# Demo-18th



## vancat (Nov 5, 2004)

Hello All,

I wanted to make the final announcement for the planted tank setup at
Uncle Ned's Fish Factory for March 18th at 1:00pm. On that day,
we'll be putting together a complete setup for a 90 gallon tank that
will include all of the high tech equipment you would find on a
medium-high tech planted tank, including a CO2 system, high light,
etc. If you want to learn about setting up a system from the ground
up, drop by and take notes while we set up this challenging tank.
We'll have discussions about substrate, lighting, driftwood placement
and rockscaping hints, proper plant choice and plant positioning, and
any additional aquascaping hints provided by the members of NEAPS.
The setup will promptly start at 1:00 and continue until the setup is
complete.

Also, I'd like to get some volunteers to help with this setup. Due
to the size of this tank, there will be a need for a certain number
of individuals to aid in various aspects of the setup. If you're
interested, please email myself or one of the officers.

I hope to see a lot of new faces at this event. Drop by and check
out the demonstration. Then get your plants and fish from Ned's and
go home and do the same in your tanks.

See everyone on March 18th!

Bailin Shaw


----------



## h4n (Dec 23, 2005)

I should be Attending this one!  i went there Sat. nice store and easy to find.


----------



## dennis (Mar 1, 2004)

Good. I hope to see you there!


----------



## h4n (Dec 23, 2005)

What time are people showing up at?


----------



## vancat (Nov 5, 2004)

I believe Bailin is shooting for 12ish, I am going to try for shortly after that. Dennis?
penny


----------



## dennis (Mar 1, 2004)

I should be ther areound 12-12:15.


----------



## h4n (Dec 23, 2005)

kool, i'l trya bout the same time also 

- Han


----------



## Jane in Upton (Aug 10, 2005)

This was a GREAT event! I really got a lot out of it, and it was good to see all the elements - materials, aquascaping, equipment, etc. come together in a larger tank.

Well done!
-Jane


----------



## Texex94 (Jul 29, 2004)

*Great turnout!*

Hello All,

I was really glad to see such a large turnout for the 90G planted tank setup at Uncle Ned's. It was great to see some faces I've recognized from past AGA convention and get a chance to meet some new faces. Thanks to Huy, Penny, Dennis, Dave, and several other volunteers to for working the cameras and helping with the aquascaping. Also, a big thanks goes out to Karen Randall for dropping by and interacting with our club and the audience and to Rich for bringing a huge bag of clippings for our demo. It was nice to meet you Jane. It's always good to put names to faces! I hope to see you at future meetings as well as the numerous other people I didn't get the opportunity to interact with.

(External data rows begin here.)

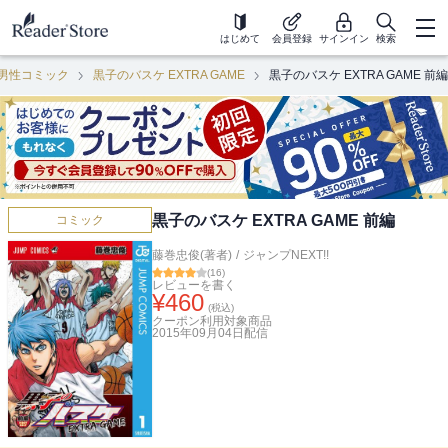
はじめて
会員登録
サインイン
検索
男性コミック
黒子のバスケ EXTRA GAME
黒子のバスケ EXTRA GAME 前編
黒子のバスケ EXTRA GAME 前編
コミック
藤巻忠俊(著者)
/
ジャンプNEXT!!
(
16
)
レビューを書く
¥
460
(税込)
クーポン利用対象商品
2015年09月04日
配信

Finally, our club owes Ned from Uncle Ned's Fish Factory huge debt of gratitude. He got our substrate (Eco-Complete), a nice lighting system, and provided us with all the plants, wood, and rocks we needed to get the setup put together.

Regards,
Bailin Shaw


----------



## Pseud (Oct 19, 2005)

Unfortunately, I wasn't able to make it. Will the pictures be available online somewhere?


----------



## dennis (Mar 1, 2004)

Sorry you could not make this one. We will have the photos online, but editing can take a little time.

Until then, here's a taste:


----------



## Pseud (Oct 19, 2005)

Hehe, I forgot how tall you are!


----------



## dennis (Mar 1, 2004)

Well yeah, actually I am standing on a stool. You're about as tall as me though, right?


----------



## Pseud (Oct 19, 2005)

I think so... you're maybe an inch or two taller.

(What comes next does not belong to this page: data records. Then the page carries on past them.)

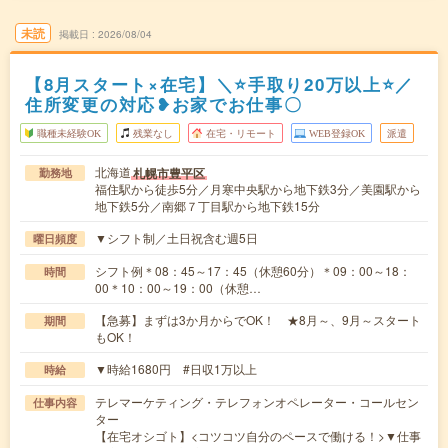
未読
掲載日
2026/08/04
【8月スタート×在宅】＼⭐手取り20万以上⭐／
住所変更の対応❥お家でお仕事〇
職種未経験OK
残業なし
在宅・リモート
WEB登録OK
派遣
北海道
札幌市豊平区
勤務地
福住駅から徒歩5分／月寒中央駅から地下鉄3分／美園駅から
地下鉄5分／南郷７丁目駅から地下鉄15分
▼シフト制／土日祝含む週5日
曜日頻度
シフト例＊08：45～17：45（休憩60分）＊09：00～18：
時間
00＊10：00～19：00（休憩…
【急募】まずは3か月からでOK！ ★8月～、9月～スタート
期間
もOK！
▼時給1680円 #日収1万以上
時給
テレマーケティング・テレフォンオペレーター・コールセン
仕事内容
ター
【在宅オシゴト】<コツコツ自分のペースで働ける！>▼仕事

Ahhh, that explains why bailin looks TINY compared to you in that photo...


----------



## inkslinger (Jan 1, 2005)

*great turn out*

i learn alot on some things, but i had too leav early, had to visted my son who has MR at his school were he lives , and i miss out on the fertilization portion of this demo thats were i'm lacking on my tank because my plants do not look like they are doing good like they should, will there be any other gatherings up this way again, i did here Karen ofer her livingroom , it was nice to meet all of yous got to meet Penny on my way out the door, hope to all meet all again soon for another meeting, thank's! Marcos


----------



## vancat (Nov 5, 2004)

Hey Jane,
great to meet you!
Bailin- did you know Karen offered to have a meeting at her house?
penny


----------



## Jane in Upton (Aug 10, 2005)

Hey Penny! Great to meet you, too! And it was great to meet Dennis, Bailin, Rich, Bryce, and even Karen Randall (*awe*). I love putting faces together with the online names I recognize!

Ohh..... Yes, Yes, I heard Karen offer to hold a meeting at her place! I've been told by BAS folks that if EVER the opportunity arose to see her aquariums, to do whatever it took to make it happen!

So....... could we have a meeting there? She DID offer (I heard it too!!!!!!). 

I'd love to see her planted tanks. 

-Jane


----------